Dubai developer Nakheel has awarded a AED105m ($28.6m) contract to carry out beach profiling work on Palm Jumeirah island.

The contract has been awarded to Dutch company Van Oord International and work will start in the third week of September and be completed in seven months time, Nakheel said in a statement published by state news agency WAM.

According to the indebted state-owned developer, Van Oord International will be "using prime quality sand on the eastern and the western edges of the Palm Jumeirah's trunk... as well as handle the re-profiling of the water edge along (some of) the Palm Jumeirah island's fronds."

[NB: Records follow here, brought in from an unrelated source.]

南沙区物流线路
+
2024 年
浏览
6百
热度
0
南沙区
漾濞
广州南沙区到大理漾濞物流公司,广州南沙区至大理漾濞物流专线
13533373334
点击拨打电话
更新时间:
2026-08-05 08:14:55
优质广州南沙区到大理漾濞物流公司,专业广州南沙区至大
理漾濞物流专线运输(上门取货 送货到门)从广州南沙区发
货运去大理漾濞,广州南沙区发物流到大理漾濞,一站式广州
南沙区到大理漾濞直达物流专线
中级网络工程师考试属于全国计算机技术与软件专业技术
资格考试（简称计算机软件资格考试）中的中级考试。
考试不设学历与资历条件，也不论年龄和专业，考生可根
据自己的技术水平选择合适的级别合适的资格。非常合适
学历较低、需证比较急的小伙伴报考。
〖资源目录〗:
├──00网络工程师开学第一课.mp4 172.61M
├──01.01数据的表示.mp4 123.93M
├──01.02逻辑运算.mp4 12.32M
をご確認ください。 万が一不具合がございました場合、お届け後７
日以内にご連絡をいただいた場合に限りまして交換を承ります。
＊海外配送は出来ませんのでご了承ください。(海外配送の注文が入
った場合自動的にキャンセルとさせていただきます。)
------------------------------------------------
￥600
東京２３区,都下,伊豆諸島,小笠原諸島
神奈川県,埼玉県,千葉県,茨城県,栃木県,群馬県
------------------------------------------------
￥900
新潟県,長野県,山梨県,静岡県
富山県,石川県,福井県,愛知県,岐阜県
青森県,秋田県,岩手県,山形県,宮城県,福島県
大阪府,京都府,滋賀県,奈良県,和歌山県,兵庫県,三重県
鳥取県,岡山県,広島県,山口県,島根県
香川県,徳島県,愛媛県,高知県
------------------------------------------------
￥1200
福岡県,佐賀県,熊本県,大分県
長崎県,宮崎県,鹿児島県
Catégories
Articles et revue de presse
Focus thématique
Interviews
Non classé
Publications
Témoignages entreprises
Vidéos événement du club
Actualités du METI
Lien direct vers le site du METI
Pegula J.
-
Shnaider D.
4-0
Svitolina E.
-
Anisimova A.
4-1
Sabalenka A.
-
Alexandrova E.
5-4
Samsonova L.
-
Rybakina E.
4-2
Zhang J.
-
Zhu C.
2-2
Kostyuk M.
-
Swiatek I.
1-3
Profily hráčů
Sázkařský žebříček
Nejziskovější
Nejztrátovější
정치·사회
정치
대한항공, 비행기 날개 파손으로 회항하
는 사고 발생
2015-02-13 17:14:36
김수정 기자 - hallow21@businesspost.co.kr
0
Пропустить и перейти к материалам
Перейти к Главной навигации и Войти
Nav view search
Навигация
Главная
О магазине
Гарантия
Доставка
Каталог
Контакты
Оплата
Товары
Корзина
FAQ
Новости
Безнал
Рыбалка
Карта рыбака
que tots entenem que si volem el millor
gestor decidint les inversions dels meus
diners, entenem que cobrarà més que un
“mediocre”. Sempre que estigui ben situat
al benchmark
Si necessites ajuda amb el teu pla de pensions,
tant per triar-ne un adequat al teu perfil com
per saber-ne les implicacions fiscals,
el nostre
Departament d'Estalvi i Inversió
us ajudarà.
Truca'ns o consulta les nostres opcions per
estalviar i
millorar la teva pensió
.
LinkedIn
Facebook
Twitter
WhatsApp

Back in 2009, Nakheel strenuously denied reports in the international media that its landmark Palm Jumeirah island was sinking into the Arabian Gulf.

European ground survey firm Fugro NPA Ltd had said that the island was sinking by an average of 5 millimetres a year, a claim rejected by Nakheel as “wholly inaccurate”.

Last month, Nakheel said it had sold a plot of land on Palm Jumeirah for AED400m ($109m).

The 305,704 sq ft plot was bought by a local investor the company didn’t identify.

Nakheel said the sale showed there were "clear signs of renewed investor confidence in Dubai real estate and in particular for unique products such as those offered on Palm Jumeirah".

In July, Nakheel said its first-half profits jumped 36 percent on Monday, buoyed by property handovers on several projects.

Nakheel, whose extravagant developments at the height of Dubai's property boom contributed to the emirate's debt woes, has been slowly recovering from the crippling real estate collapse.

The developer said net profit was AED767m ($208.82m) in the first six months of the year, up from AED562m in the year-ago period.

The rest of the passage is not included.